The COVID-19 pandemic has impacted the lives and work of people worldwide, and the Go Fish team is no exception. The financial impact of a drastically-changed business environment led some clients to pause, downgrade, or, unfortunately, cancel their work with our agency, and as a result, there was suddenly less work to go around.
Instead of dwelling on the negatives in that situation, Go Fish Digital decided to turn it into a positive by using the extra time we had to finally work on some dream tasks, improve processes, and build out internal resources. One of the big projects for the content team included improving the databases our team uses to create content campaigns, and that meant collecting new data. Lots and lots of new data.
What We Collected
So, what kind of data am I talking about? Since it is impossible to predict all the topics and tangents our content campaigns will involve in the future, what kind of information could we gather knowing with absolute certainty it will be useful and not a waste of time?
The answer, in short, was to collect a ton of demographic data.

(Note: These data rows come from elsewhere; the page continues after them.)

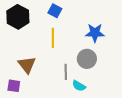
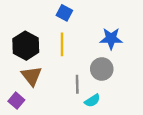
black hexagon: (18, 17) -> (26, 46), moved
purple square: (14, 86) -> (16, 101), turned 32
cyan semicircle: (79, 86) -> (92, 101), turned -64

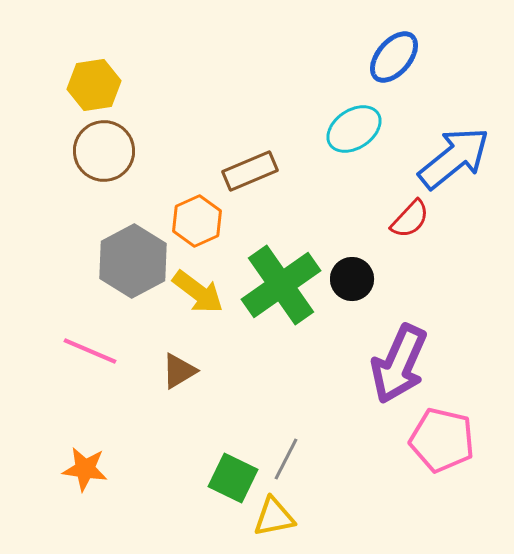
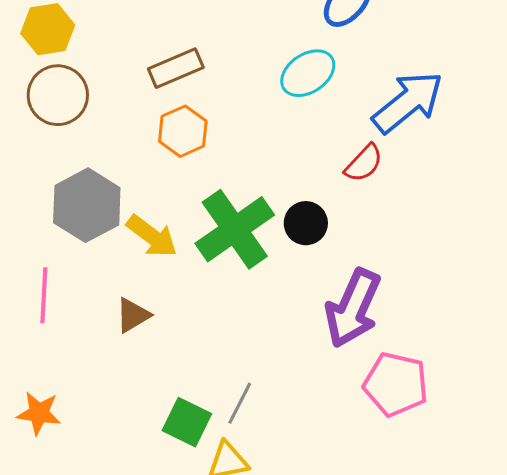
brown rectangle: (250, 171) -> (176, 68), moved
orange hexagon: (197, 221) -> (183, 131), moved
pink line: (90, 351) -> (44, 295), turned 70

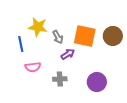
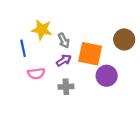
orange square: (85, 36) -> (90, 54), moved
purple arrow: (68, 54) -> (64, 60), moved
purple circle: (97, 82) -> (107, 76), moved

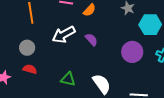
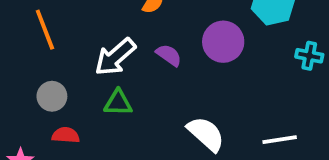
purple circle: (132, 52) -> (223, 42), moved
green triangle: (68, 79) -> (118, 103), moved

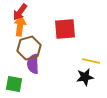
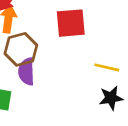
black star: (85, 77) -> (111, 98), moved

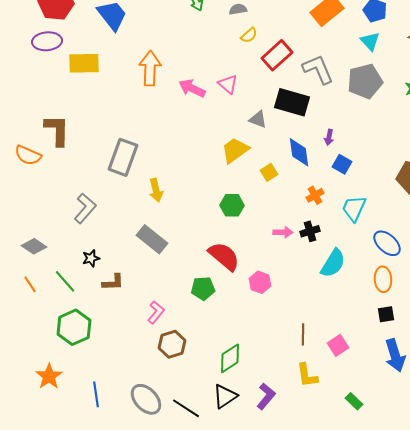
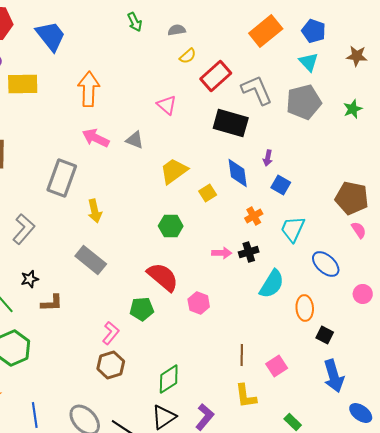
pink arrow: (192, 88) -> (96, 138), moved
gray triangle: (258, 119) -> (135, 140), moved
orange ellipse: (383, 279) -> (305, 308), moved
pink L-shape: (156, 312) -> (111, 333), moved
black square: (386, 314) -> (325, 335), turned 36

Between official government data releases and sites that use millions of user-submitted data points to create accurate measurements, it is possible to gather data on population, average age, income, cost of living, and more from dozens of countries and cities around the world. If you look in the right places, you can find data so specific that it is possible to accurately compare the cost of a McDonald’s value meal in over 100 different countries. But the internet is huge, and those kinds of data sets are spread out and rarely prove easy to download in full. In the past, this meant our team had to hunt the web for these scraps of information and manually collect the specific data they wanted.

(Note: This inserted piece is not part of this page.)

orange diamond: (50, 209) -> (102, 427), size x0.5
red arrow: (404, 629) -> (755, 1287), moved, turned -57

We wanted to remove that hunting step and compile all of this demographic data into a single, convenient digital space that our entire team can access and manipulate as needed, which is precisely what we did.
How We Collected It
Some of the data we were after comes from the U.S. Census Bureau. The Census already has relatively useful online tools for finding and downloading specific information, but their new webpage, data.census.gov, has made that process more accessible than ever. For information on things like population size, average age, income levels, and more for cities and states across America, this tool proved invaluable. It not only made it easy to find and review various data tables relating to what we were searching for, but it also allowed us to download those files and upload the data into customizable spreadsheets.
Census data was the easy part of building up our internal collection of information. Pulling global information as well as specific data relating to the quality of life and cost of living would prove to be a much more involved task.
Sites, such as Numbeo and City-Data, have been utilized by the GFD team time and again to help us compare and rank cities against one another in campaigns. They also contain high-quality data sets that are nearly impossible to find anywhere else. This data is particularly valuable because they apply the same standards across their entire database, meaning that, when a metric is listed for two different cities, we can be certain it is a fair comparison even if those cities are on opposite sides of the earth.
In the past, our team has manually reviewed and collected the information they need from these sites and others like them, only focusing on the specific locations featured in their campaigns. As a result, our projects contain bits and pieces of data from all over the world, but nothing comprehensive.
To rectify that situation, we decided to scrape our way through those sites. In the past, GFD has created programs that pull or scrape specific pieces of information from websites such as Yelp. We do this when we need to collect lots of comparative data from a site, a task we generally do not have the time to do by hand.
Recently, we decided to ramp up this scraping work internally thanks to an easy-to-use tool called Data Miner, which allows our team to design and execute custom data collection on all kinds of websites.
We turned our scraping skills on the sites mentioned above (among others), and hundreds of pages later, we had the results we wanted.
How We Can Use It
Demographic data is crucial to multiple campaign types that we frequently use here at Go Fish Digital, and having easier access to it only helps to simplify and speed up the process of creating those kinds of campaigns. City rankings often use multiple pieces of information included in the data sets we gathered, while having access to accurate population counts makes it that much easier for our team to create per capita evaluations that more accurately compare conditions from one place to the next.
Beyond the campaign styles we know will benefit from having this data, our team is now better situated to explore new campaign styles thanks to the increase of the information at our fingertips. Now, our team can review the data we have collected and use what is available as an inspiration. Knowing that you have reliable and accessible information on the cost of a one-bedroom apartment or the cost of gas across the world suddenly opens our team up to the possibilities of creating a campaign around topics that might have previously been overlooked because of how daunting the data collection would have been.
While it would have been easy to let the negative impacts of the coronavirus on our work and workloads drag us down with them, our team decided to find the silver lining in the situation. By taking the extra time we were given and using it to strengthen ourselves, Go Fish was able to remain busy and productive during the pandemic and emerge stronger than ever, with increased skills and assets (including a whole lot of new data) we can use to create the best campaigns possible for our clients both now and in the future.